Comment by Lumpyproletariat on [deleted post] 2021-02-04T21:29:26.864Z

It isn't pleasant when a critical response garners more upvotes than the original post. I tell people that I'm not thin-skinned, but that's only because I don't respect most people. I respect LessWrongers, so this rather stung.

"To me this sentence reads like you haven't put in the work to analyse why those tools don't do what's needed and why you think a new tool would do what's needed."

You'll need to tell me how you do those block quotes, they are neat.

Thanks for the feedback; this is something I'll keep in mind next time I write something. An earlier draft had disparaging things to say about Collaction and Actuator in particular (as they're the only things I'm aware of which try to exist in the same space as the working tool)--I cut them because I wasn't sure how to make them sound less mean spirited (and I hold no particular bad feeling towards those who made them); I thought that criticism was redundant when paired with a lengthy diatribe on what I thought a working product would need--apparently this was wrong.

"This again reads like not having seriously thought about the issue. Stock market manipulation is illegal. It's a lot easier to argue that you aren't really doing illegal coordination in the case of r/WallStreetBets where you have moderators that delete posts that look to much like illegal coordination then your system that wants to make it more explicit."

I am broadly ignorant of many things which strike other people as being too obvious to explain, on account of being as yet young and on account of my lumpenproletariat upbringing; I'm fixing this but it takes time. I wasn't aware that redditors coordinating in this manner would be less legal than a singular firm doing so--chalk this one up to lacking basic knowledge of the shape of the finance system.

(Still, wouldn't it be possible for redditors to create a firm of their own, if they needed to? I don't see that this is an insurmountable problem.)

"The idea of creating a website for possible illegal activity to attack billion dollar entities and expect to have access to credit card processing seems strange to me."

The iterated product would benefit from better anonymity, but I know nothing of cryptography or cryptocurrency and am trying to avoid premature optimization in that regard.

"I think that's a very poor theory of change. Real world change needs a lot of negotiating between stakeholders and finding reforms that actually acceptable to a variety of stakeholders and not just a certain amount of people who ask for reforms at a single moment in time."

I swear I'm not as stupid as betimes I come across in writing! Language isn't my format.

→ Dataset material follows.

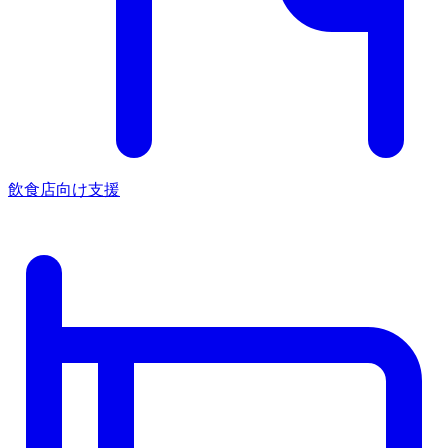
飲食店向け支援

I was trying to point at a class of problems without dwelling overlong on the specifics. Certainly I wasn't detailing any theory of change; I don't think we disagree on any factual thing, in this regard.

 

But, are these objections important to you? To me, they all seemed like trivial things to quibble over--except perhaps the first. What do you think about the general idea? I see that it's not gaining traction quickly, is that because I'm bad at communication, or because the idea is a poor one? I'd appreciate having this spelled out to me.

Comment by Lumpyproletariat on [deleted post] 2021-02-03T05:51:06.267Z

I've seen. Though, as said in the post, "If I want to organize something important, I would not consider using Actuator nor Collaction."